Your comment seems to violate what you affirm for your Christian counselor. Just a thought.
posted November 26, 2009 at 9:49 am
John, thanks for your response and Happy Thanksgiving (if you live somewhere that celebrates Thanksgiving)
I did say “in my experience” twice. While my experience doesn’t include all Christians, of course, it does go beyond the people I’ve met face to face – it includes my reading and listening and Internet interactions with Christians. I suppose I’m thinking mostly of conservative Christians since they tend to be more wary of ‘psychology’ (*in my experience*) than other Christians.
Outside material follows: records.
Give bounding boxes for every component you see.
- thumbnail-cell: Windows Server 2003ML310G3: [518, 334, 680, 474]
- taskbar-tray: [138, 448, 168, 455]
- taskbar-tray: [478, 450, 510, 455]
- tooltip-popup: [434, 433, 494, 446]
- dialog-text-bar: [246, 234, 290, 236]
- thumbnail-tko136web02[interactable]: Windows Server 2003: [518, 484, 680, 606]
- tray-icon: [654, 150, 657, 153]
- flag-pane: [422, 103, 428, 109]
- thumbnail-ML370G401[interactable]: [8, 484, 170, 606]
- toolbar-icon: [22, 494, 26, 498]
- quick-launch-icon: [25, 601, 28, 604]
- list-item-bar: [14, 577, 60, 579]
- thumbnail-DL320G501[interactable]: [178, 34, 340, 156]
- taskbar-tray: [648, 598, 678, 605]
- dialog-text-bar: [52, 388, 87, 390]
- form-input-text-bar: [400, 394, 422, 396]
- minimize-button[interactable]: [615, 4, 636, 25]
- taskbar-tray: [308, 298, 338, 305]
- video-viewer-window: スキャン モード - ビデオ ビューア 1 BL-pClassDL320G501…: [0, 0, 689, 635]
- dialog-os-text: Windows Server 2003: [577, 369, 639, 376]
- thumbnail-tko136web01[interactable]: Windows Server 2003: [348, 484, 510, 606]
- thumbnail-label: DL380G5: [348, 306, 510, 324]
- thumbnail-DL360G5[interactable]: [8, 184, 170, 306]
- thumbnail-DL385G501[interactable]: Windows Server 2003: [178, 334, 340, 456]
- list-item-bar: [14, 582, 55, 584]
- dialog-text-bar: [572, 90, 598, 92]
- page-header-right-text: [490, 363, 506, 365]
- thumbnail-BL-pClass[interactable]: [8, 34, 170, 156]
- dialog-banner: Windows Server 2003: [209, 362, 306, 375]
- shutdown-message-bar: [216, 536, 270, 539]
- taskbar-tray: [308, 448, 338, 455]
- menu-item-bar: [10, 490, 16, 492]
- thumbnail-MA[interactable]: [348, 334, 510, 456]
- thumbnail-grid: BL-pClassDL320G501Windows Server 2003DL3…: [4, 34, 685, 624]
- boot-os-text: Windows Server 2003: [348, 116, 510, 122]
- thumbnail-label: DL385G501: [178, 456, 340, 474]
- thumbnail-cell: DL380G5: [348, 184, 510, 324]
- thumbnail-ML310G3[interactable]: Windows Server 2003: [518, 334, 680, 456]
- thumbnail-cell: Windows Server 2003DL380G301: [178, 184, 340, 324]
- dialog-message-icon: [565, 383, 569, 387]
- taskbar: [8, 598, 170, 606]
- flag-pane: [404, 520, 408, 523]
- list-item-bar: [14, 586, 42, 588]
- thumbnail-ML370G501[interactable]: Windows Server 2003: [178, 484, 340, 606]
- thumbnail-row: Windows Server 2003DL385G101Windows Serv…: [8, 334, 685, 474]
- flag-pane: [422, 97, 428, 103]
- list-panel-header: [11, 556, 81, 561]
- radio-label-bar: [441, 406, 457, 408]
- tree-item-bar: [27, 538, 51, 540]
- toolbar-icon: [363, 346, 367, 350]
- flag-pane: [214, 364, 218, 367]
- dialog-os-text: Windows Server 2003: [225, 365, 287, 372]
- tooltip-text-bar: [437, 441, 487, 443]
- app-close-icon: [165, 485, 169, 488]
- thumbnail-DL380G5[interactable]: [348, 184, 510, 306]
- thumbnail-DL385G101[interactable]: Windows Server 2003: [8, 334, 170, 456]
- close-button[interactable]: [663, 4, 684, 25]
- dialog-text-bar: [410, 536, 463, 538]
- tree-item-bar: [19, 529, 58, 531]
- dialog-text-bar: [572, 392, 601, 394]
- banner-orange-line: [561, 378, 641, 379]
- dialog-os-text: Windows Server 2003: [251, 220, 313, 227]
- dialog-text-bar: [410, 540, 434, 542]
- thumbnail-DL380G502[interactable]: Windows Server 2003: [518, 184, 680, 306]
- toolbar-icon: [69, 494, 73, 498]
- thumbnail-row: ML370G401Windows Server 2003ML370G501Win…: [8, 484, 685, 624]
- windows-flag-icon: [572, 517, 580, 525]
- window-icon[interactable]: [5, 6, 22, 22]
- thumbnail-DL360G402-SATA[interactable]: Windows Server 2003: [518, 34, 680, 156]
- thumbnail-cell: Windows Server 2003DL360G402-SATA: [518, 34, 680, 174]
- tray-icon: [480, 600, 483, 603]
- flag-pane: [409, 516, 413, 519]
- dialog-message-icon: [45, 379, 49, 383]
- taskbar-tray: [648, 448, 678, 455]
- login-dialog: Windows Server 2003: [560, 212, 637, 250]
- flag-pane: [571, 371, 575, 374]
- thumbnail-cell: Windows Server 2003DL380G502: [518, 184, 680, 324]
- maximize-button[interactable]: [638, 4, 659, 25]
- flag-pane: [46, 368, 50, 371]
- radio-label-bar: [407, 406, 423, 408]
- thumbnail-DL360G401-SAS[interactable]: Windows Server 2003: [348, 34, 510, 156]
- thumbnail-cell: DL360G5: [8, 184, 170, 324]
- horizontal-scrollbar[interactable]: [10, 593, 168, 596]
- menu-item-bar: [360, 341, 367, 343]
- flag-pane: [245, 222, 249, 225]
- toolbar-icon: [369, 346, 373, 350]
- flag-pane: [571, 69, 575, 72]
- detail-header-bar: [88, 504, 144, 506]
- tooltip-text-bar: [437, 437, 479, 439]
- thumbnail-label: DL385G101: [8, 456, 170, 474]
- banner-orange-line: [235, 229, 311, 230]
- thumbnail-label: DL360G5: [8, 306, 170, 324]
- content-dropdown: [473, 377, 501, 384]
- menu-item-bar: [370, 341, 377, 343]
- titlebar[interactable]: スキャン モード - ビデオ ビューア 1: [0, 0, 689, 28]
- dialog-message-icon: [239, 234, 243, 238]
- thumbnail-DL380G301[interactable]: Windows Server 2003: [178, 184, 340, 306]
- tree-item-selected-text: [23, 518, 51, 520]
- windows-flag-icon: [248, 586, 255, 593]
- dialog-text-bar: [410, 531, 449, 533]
You speak of ‘Christian’ therapists but I would rather speak of professional therapists. For me the point is that they are professionally trained in such behavior as being good listeners and showing empathy. Whether Christian or not.
Again, *in my experience*, I definitely have noticed a pattern among conservative Christians of not emphasizing sensitivity. Conservative Christendom is led by males and denounces homosexuality. That combination tends to lead to leadership reticence about being sensitive rather than embracing that trait. Regardless, apparently, of whether it’s one of Jesus’ traits.
I didn’t understand what you meant about my comment violating what I affirm for my Christian counselor. My professional counselor does happen to be a Christian but as I said, for me the emphasis is on him being a professional, not on him being a Christian.